Nothing should differ. Repeat every record as written.

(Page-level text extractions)
↓↓↓

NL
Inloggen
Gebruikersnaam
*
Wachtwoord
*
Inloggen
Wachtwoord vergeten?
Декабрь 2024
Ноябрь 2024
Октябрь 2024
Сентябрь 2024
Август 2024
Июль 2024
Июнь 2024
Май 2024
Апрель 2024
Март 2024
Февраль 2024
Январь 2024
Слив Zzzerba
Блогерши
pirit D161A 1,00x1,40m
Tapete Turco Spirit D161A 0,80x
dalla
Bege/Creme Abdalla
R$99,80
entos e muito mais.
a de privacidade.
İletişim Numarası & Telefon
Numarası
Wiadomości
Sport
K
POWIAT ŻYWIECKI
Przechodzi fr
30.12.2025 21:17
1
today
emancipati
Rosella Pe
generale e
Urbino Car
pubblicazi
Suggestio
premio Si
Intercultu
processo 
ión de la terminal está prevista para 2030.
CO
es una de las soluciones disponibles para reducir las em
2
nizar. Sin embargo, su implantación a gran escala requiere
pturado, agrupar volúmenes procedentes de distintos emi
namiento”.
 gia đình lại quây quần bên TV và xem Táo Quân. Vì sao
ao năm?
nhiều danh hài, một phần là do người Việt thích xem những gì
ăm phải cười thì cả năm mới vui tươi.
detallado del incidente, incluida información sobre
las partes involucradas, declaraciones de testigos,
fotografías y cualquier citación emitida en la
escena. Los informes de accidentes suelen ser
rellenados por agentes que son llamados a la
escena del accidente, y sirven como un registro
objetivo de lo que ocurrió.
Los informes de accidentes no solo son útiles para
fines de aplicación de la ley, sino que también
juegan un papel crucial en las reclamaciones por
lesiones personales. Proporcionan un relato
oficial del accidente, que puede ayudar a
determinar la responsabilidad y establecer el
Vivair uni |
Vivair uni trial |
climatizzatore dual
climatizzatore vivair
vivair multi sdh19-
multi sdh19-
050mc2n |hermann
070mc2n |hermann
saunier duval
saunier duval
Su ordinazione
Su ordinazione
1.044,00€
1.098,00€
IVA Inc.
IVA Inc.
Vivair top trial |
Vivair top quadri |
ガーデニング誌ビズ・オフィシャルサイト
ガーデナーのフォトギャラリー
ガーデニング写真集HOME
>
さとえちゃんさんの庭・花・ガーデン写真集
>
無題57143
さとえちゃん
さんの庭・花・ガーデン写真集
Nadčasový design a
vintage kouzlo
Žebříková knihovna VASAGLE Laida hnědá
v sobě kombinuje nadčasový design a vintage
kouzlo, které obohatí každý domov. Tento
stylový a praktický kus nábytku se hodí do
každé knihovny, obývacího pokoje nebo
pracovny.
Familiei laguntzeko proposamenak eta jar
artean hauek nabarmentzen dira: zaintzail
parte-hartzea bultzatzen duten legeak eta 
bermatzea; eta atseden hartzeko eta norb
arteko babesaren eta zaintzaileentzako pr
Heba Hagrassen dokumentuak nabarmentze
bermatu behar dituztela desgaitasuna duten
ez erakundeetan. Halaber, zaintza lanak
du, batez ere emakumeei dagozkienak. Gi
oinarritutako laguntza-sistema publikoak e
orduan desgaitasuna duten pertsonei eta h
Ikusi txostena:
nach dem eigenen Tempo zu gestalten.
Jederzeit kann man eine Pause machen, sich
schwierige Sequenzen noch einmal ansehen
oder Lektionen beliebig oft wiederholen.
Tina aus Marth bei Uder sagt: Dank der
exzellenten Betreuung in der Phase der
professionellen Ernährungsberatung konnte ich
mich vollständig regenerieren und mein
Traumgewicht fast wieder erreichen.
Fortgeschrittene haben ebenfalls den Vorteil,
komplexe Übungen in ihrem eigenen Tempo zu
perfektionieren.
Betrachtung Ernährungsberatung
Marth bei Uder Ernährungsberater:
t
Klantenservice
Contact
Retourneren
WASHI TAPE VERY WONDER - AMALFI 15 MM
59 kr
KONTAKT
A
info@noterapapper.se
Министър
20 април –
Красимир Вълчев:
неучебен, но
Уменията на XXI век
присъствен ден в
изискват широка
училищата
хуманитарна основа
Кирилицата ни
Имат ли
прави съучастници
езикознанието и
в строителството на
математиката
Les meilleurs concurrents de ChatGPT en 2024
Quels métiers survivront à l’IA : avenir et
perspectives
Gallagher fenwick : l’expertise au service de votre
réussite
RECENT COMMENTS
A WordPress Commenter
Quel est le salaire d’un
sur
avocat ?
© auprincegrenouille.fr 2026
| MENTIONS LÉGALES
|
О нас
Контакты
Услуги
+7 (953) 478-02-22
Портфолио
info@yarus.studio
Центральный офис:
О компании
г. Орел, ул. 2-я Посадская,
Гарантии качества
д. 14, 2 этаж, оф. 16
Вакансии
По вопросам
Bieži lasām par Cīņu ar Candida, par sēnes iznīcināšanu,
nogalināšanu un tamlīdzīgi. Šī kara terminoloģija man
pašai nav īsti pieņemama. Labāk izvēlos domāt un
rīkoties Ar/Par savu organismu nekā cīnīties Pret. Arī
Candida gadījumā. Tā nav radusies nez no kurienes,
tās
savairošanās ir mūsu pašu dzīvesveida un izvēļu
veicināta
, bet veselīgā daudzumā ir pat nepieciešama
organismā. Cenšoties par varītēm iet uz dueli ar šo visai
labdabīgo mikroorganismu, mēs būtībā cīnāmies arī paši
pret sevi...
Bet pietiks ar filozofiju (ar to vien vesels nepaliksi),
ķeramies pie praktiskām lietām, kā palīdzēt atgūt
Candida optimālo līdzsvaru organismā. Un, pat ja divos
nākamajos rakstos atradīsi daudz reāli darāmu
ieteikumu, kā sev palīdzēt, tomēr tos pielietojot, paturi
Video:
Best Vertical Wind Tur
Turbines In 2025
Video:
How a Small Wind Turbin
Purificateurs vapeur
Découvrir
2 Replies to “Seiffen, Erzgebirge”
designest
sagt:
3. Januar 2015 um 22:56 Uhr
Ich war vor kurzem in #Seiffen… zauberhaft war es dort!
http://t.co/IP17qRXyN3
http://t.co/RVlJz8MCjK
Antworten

↑↑↑

■ Solution to the exercise ■
NL
Inloggen
Gebruikersnaam
*
Wachtwoord
*
Inloggen
Wachtwoord vergeten?
Декабрь 2024
Ноябрь 2024
Октябрь 2024
Сентябрь 2024
Август 2024
Июль 2024
Июнь 2024
Май 2024
Апрель 2024
Март 2024
Февраль 2024
Январь 2024
Слив Zzzerba
Блогерши
pirit D161A 1,00x1,40m
Tapete Turco Spirit D161A 0,80x
dalla
Bege/Creme Abdalla
R$99,80
entos e muito mais.
a de privacidade.
İletişim Numarası & Telefon
Numarası
Wiadomości
Sport
K
POWIAT ŻYWIECKI
Przechodzi fr
30.12.2025 21:17
1
today
emancipati
Rosella Pe
generale e
Urbino Car
pubblicazi
Suggestio
premio Si
Intercultu
processo 
ión de la terminal está prevista para 2030.
CO
es una de las soluciones disponibles para reducir las em
2
nizar. Sin embargo, su implantación a gran escala requiere
pturado, agrupar volúmenes procedentes de distintos emi
namiento”.
 gia đình lại quây quần bên TV và xem Táo Quân. Vì sao
ao năm?
nhiều danh hài, một phần là do người Việt thích xem những gì
ăm phải cười thì cả năm mới vui tươi.
detallado del incidente, incluida información sobre
las partes involucradas, declaraciones de testigos,
fotografías y cualquier citación emitida en la
escena. Los informes de accidentes suelen ser
rellenados por agentes que son llamados a la
escena del accidente, y sirven como un registro
objetivo de lo que ocurrió.
Los informes de accidentes no solo son útiles para
fines de aplicación de la ley, sino que también
juegan un papel crucial en las reclamaciones por
lesiones personales. Proporcionan un relato
oficial del accidente, que puede ayudar a
determinar la responsabilidad y establecer el
Vivair uni |
Vivair uni trial |
climatizzatore dual
climatizzatore vivair
vivair multi sdh19-
multi sdh19-
050mc2n |hermann
070mc2n |hermann
saunier duval
saunier duval
Su ordinazione
Su ordinazione
1.044,00€
1.098,00€
IVA Inc.
IVA Inc.
Vivair top trial |
Vivair top quadri |
ガーデニング誌ビズ・オフィシャルサイト
ガーデナーのフォトギャラリー
ガーデニング写真集HOME
>
さとえちゃんさんの庭・花・ガーデン写真集
>
無題57143
さとえちゃん
さんの庭・花・ガーデン写真集
Nadčasový design a
vintage kouzlo
Žebříková knihovna VASAGLE Laida hnědá
v sobě kombinuje nadčasový design a vintage
kouzlo, které obohatí každý domov. Tento
stylový a praktický kus nábytku se hodí do
každé knihovny, obývacího pokoje nebo
pracovny.
Familiei laguntzeko proposamenak eta jar
artean hauek nabarmentzen dira: zaintzail
parte-hartzea bultzatzen duten legeak eta 
bermatzea; eta atseden hartzeko eta norb
arteko babesaren eta zaintzaileentzako pr
Heba Hagrassen dokumentuak nabarmentze
bermatu behar dituztela desgaitasuna duten
ez erakundeetan. Halaber, zaintza lanak
du, batez ere emakumeei dagozkienak. Gi
oinarritutako laguntza-sistema publikoak e
orduan desgaitasuna duten pertsonei eta h
Ikusi txostena:
nach dem eigenen Tempo zu gestalten.
Jederzeit kann man eine Pause machen, sich
schwierige Sequenzen noch einmal ansehen
oder Lektionen beliebig oft wiederholen.
Tina aus Marth bei Uder sagt: Dank der
exzellenten Betreuung in der Phase der
professionellen Ernährungsberatung konnte ich
mich vollständig regenerieren und mein
Traumgewicht fast wieder erreichen.
Fortgeschrittene haben ebenfalls den Vorteil,
komplexe Übungen in ihrem eigenen Tempo zu
perfektionieren.
Betrachtung Ernährungsberatung
Marth bei Uder Ernährungsberater:
t
Klantenservice
Contact
Retourneren
WASHI TAPE VERY WONDER - AMALFI 15 MM
59 kr
KONTAKT
A
info@noterapapper.se
Министър
20 април –
Красимир Вълчев:
неучебен, но
Уменията на XXI век
присъствен ден в
изискват широка
училищата
хуманитарна основа
Кирилицата ни
Имат ли
прави съучастници
езикознанието и
в строителството на
математиката
Les meilleurs concurrents de ChatGPT en 2024
Quels métiers survivront à l’IA : avenir et
perspectives
Gallagher fenwick : l’expertise au service de votre
réussite
RECENT COMMENTS
A WordPress Commenter
Quel est le salaire d’un
sur
avocat ?
© auprincegrenouille.fr 2026
| MENTIONS LÉGALES
|
О нас
Контакты
Услуги
+7 (953) 478-02-22
Портфолио
info@yarus.studio
Центральный офис:
О компании
г. Орел, ул. 2-я Посадская,
Гарантии качества
д. 14, 2 этаж, оф. 16
Вакансии
По вопросам
Bieži lasām par Cīņu ar Candida, par sēnes iznīcināšanu,
nogalināšanu un tamlīdzīgi. Šī kara terminoloģija man
pašai nav īsti pieņemama. Labāk izvēlos domāt un
rīkoties Ar/Par savu organismu nekā cīnīties Pret. Arī
Candida gadījumā. Tā nav radusies nez no kurienes,
tās
savairošanās ir mūsu pašu dzīvesveida un izvēļu
veicināta
, bet veselīgā daudzumā ir pat nepieciešama
organismā. Cenšoties par varītēm iet uz dueli ar šo visai
labdabīgo mikroorganismu, mēs būtībā cīnāmies arī paši
pret sevi...
Bet pietiks ar filozofiju (ar to vien vesels nepaliksi),
ķeramies pie praktiskām lietām, kā palīdzēt atgūt
Candida optimālo līdzsvaru organismā. Un, pat ja divos
nākamajos rakstos atradīsi daudz reāli darāmu
ieteikumu, kā sev palīdzēt, tomēr tos pielietojot, paturi
Video:
Best Vertical Wind Tur
Turbines In 2025
Video:
How a Small Wind Turbin
Purificateurs vapeur
Découvrir
2 Replies to “Seiffen, Erzgebirge”
designest
sagt:
3. Januar 2015 um 22:56 Uhr
Ich war vor kurzem in #Seiffen… zauberhaft war es dort!
http://t.co/IP17qRXyN3
http://t.co/RVlJz8MCjK
Antworten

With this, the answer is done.